The killing of Soleimani caused tensions with Iran to reach their highest point in decades. A reprisal ballistic missile attack by Iran on U.S. military bases in Iraq did not lead to any deaths though dozens of U.S. troops have been examined for brain injuries.

The lack of American fatalities in that missile attack has many in Washington bracing for further, more covert retaliation by Iran, which could take the form of cyberattacks on U.S. commercial interests or infrastructure, attacks by Iranian proxy groups on regional partners and allies like Saudi Arabia or Israel, and even kidnappings and attacks on Americans traveling or working abroad.

The specter of further provocations from Iran has Democrats worried the Trump administration could slide into the country’s third war this century in the Middle East but the first to occur without congressional approval.

Freshman Rep. Steve Watkins, a former Army captain who served in Afghanistan and then worked for a decade as a defense contractor in the region, criticized Democrats for seeking to limit the Pentagon’s scope of action, warning it could endanger the lives of U.S. troops.

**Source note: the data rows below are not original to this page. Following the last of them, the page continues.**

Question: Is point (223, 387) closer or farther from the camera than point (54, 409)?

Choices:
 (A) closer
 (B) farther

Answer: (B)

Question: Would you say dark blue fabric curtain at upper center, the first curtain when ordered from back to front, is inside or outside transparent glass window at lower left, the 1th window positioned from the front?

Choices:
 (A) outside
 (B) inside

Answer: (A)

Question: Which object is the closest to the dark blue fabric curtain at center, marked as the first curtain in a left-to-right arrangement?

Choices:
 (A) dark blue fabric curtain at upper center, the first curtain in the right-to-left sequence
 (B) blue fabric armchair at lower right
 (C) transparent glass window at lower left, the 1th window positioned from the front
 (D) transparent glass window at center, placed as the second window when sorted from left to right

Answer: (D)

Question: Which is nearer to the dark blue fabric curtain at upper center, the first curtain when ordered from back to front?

“We need two things on the front lines. We need speed and we need lethality,” the Kansas Republican said. “This body has proven itself incapable of empowering our troops to act with speed and lethality … It’s important for my own survivability that should anything happen to me, they [the enemy] know that a Reaper drone will rain a Hellfire missile down on them. That’s deterrence.”

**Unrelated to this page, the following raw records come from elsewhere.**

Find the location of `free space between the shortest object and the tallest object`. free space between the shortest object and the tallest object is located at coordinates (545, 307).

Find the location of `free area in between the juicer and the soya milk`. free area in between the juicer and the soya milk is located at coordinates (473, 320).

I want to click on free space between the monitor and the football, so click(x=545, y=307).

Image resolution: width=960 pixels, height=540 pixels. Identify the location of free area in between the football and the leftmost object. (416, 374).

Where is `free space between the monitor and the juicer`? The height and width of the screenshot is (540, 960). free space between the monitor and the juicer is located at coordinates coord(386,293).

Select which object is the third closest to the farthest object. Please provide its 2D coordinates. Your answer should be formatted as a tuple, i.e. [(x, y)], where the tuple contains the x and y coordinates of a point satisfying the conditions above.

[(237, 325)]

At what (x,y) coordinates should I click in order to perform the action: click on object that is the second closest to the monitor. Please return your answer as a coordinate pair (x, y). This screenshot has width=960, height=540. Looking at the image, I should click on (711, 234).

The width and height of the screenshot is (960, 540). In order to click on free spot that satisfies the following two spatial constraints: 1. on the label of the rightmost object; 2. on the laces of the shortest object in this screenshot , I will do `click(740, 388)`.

Lawmakers in the Senate and House in the past two years have held roughly a dozen votes on war powers-related issues. Several of those measures related to American military support for the Saudi-led campaign in Yemen cleared Congress last year but did not become law after Trump vetoed them.

Khanna rejected Republican lawmakers’ assertion that Democrats were pushing to block military attacks on Iran merely because of their deep partisan antipathy toward Trump.

The two-term lawmaker noted that more than two-dozen GOP House lawmakers, including some of the president’s staunchest supporters such as Reps. Matt Gaetz of Florida, Mark Meadows of North Carolina and Jim Jordan of Ohio voted last year in favor of a nearly identical amendment he offered during debate for the fiscal 2020 annual defense policy measure.

“It’s time we get past the rhetoric, past the sloganeering and consider why 27 Republicans voted for this,” Khanna said in his floor speech. “Perhaps it has to do with national security, reversing blunder after blunder that cost this country trillions of dollars and lives?”

Gaetz on Thursday again spoke in favor of repealing the 2002 Iraq war authorization and voted for both amendments to limit Trump’s power. 

Though both the Khanna amendment and Lee’s proposal to repeal the 2002 Iraq authorization passed the House in 2019 with bipartisan support, they were stripped out of the final defense law during bicameral negotiations with the Senate.